JESSICA WARBOYS
Jessica Warboys will fill the sea-facing galleries at Tate St Ives with specially commissioned work, alongside films, sculptures and large-scale paintings.
Her work is informed by personal or collective memories – historical, mythical or fictional – and this solo show will consider her use of symbolism, form and her approach to landscape.
Warboys often employs natural elements in making her works. The exhibition will feature specially commissioned Sea Paintings, which will immerse the galleries overlooking Porthmeor Beach, in floor-to-ceiling colour. Made on the Zennor coast, near St Ives, these enormous unframed canvases have pigment applied directly on them before being submerged in the waves. They are a physical document of Warboys’ collaboration with the sea, but will provide a backdrop to several new sculptures in the lower gallery.
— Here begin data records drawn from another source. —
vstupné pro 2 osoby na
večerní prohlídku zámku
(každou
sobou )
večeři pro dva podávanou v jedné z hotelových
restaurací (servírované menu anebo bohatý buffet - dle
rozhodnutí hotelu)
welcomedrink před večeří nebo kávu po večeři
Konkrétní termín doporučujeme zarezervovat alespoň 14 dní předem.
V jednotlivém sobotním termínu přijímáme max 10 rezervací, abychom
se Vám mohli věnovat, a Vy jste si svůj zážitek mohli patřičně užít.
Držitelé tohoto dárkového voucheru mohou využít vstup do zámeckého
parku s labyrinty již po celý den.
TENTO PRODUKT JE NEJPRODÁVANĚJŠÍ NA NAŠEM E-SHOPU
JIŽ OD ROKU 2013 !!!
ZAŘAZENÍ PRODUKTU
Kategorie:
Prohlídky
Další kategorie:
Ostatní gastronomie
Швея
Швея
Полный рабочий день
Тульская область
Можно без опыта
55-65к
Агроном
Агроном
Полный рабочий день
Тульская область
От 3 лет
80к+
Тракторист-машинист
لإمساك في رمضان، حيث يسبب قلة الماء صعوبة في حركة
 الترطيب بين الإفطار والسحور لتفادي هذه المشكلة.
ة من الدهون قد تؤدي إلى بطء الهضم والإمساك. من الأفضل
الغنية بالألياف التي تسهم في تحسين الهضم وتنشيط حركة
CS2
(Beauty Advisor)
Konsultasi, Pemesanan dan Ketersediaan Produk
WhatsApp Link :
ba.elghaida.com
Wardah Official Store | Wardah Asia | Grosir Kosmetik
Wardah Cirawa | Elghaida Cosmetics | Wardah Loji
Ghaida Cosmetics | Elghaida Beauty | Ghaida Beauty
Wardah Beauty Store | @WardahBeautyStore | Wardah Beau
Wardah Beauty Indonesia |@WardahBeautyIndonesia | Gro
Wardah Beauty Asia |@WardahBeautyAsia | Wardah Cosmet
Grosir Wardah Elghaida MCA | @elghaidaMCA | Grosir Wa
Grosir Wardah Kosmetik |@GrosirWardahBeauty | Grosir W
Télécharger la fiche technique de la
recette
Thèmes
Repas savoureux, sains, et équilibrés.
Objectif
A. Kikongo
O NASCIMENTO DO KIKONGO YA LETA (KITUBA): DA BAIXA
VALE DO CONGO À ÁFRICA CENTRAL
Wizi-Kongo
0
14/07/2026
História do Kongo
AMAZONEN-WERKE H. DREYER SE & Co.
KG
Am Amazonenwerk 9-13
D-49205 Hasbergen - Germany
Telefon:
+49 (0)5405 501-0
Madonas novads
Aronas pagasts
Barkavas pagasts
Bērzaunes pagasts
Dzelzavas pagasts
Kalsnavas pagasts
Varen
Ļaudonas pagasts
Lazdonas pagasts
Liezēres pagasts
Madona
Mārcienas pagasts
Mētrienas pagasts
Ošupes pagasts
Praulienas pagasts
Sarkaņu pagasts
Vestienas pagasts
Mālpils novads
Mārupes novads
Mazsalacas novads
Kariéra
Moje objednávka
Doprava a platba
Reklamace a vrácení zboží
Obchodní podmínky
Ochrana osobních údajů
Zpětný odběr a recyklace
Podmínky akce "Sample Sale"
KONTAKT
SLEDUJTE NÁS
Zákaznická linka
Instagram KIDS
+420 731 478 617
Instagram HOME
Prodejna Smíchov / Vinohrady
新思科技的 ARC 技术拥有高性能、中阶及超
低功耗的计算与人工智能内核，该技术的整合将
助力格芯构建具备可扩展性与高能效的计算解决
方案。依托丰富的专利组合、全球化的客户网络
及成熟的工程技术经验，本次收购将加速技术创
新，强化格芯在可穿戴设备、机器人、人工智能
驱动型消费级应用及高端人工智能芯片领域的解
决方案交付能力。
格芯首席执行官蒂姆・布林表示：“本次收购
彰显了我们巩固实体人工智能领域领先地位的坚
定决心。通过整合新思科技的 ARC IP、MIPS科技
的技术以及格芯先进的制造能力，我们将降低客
An installation of objects that reoccur across Warboys’ practice in film, performance and exhibitions, will be designed for the showcase. New forms and paintings will be also included in this one-off playful installation.
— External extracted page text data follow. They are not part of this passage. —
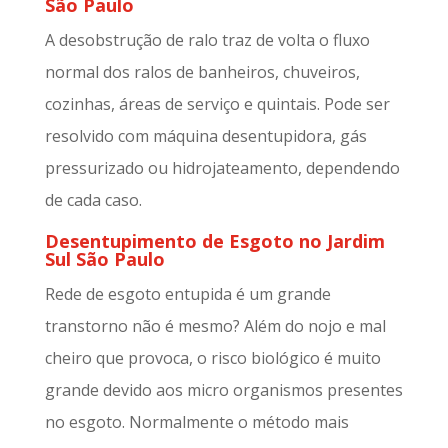
São Paulo
A desobstrução de ralo traz de volta o fluxo
normal dos ralos de banheiros, chuveiros,
cozinhas, áreas de serviço e quintais. Pode ser
resolvido com máquina desentupidora, gás
pressurizado ou hidrojateamento, dependendo
de cada caso.
Desentupimento de Esgoto no Jardim
Sul São Paulo
Rede de esgoto entupida é um grande
transtorno não é mesmo? Além do nojo e mal
cheiro que provoca, o risco biológico é muito
grande devido aos micro organismos presentes
no esgoto. Normalmente o método mais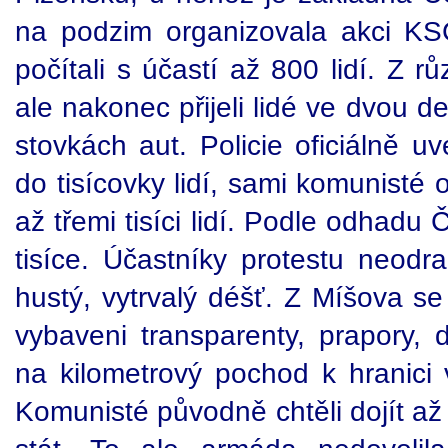
na podzim organizovala akci KS
počítali s účastí až 800 lidí. Z 
ale nakonec přijeli lidé ve dvou 
stovkách aut. Policie oficiálně u
do tisícovky lidí, sami komunisté
až třemi tisíci lidí. Podle odhadu
tisíce. Účastníky protestu neodr
hustý, vytrvalý déšť. Z Míšova s
vybaveni transparenty, prapory, 
na kilometrový pochod k hranici 
Komunisté původně chtěli dojít až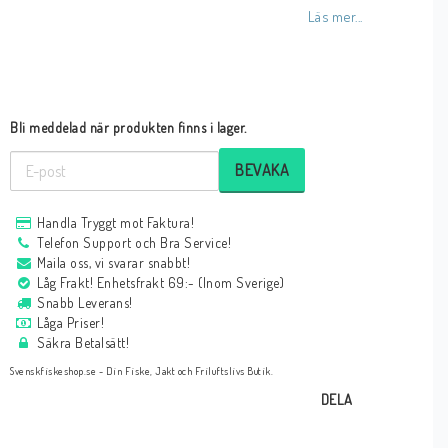
Läs mer...
Bli meddelad när produkten finns i lager.
BEVAKA
Handla Tryggt mot Faktura!
Telefon Support och Bra Service!
Maila oss, vi svarar snabbt!
Låg Frakt! Enhetsfrakt 69:- (Inom Sverige)
Snabb Leverans!
Låga Priser!
Säkra Betalsätt!
Svenskfiskeshop.se - Din Fiske, Jakt och Friluftslivs Butik.
DELA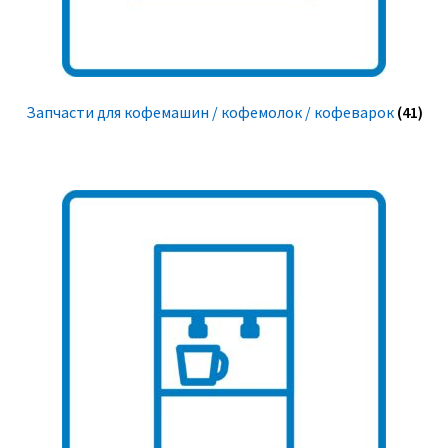
Запчасти для кофемашин / кофемолок / кофеварок
(41)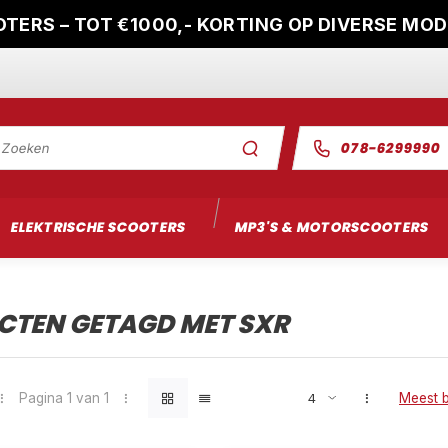
TERS – TOT €1000,- KORTING OP DIVERSE MO
078-6299990
ELEKTRISCHE SCOOTERS
MP3'S & MOTORSCOOTERS
CTEN GETAGD MET SXR
Pagina 1 van 1
Meest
A suite of films made in the UK, will be presented in the final room: Pageant Roll 2012, made in the ancient landscape of the Cornish moors; Boudica 2014, which explores both the historic character and her namesake, the Boudicca Way in Norfolk; and a new film, Hill of Dreams 2015, which has been specially commissioned by Tate St Ives, Casa Masaccio San Giovanni Valdarno, Italy and Kunsthall Stavanger, Norway. It draws from Welsh fantasy writer Arthur Machen’s book of the same name, a semi-autobiographical novel written in 1907 that relives his childhood memories of a rural Gwent, where Warboys too was born a century later. The films highlight her enduring interest in landscape, pagan history and often overlooked historical figures.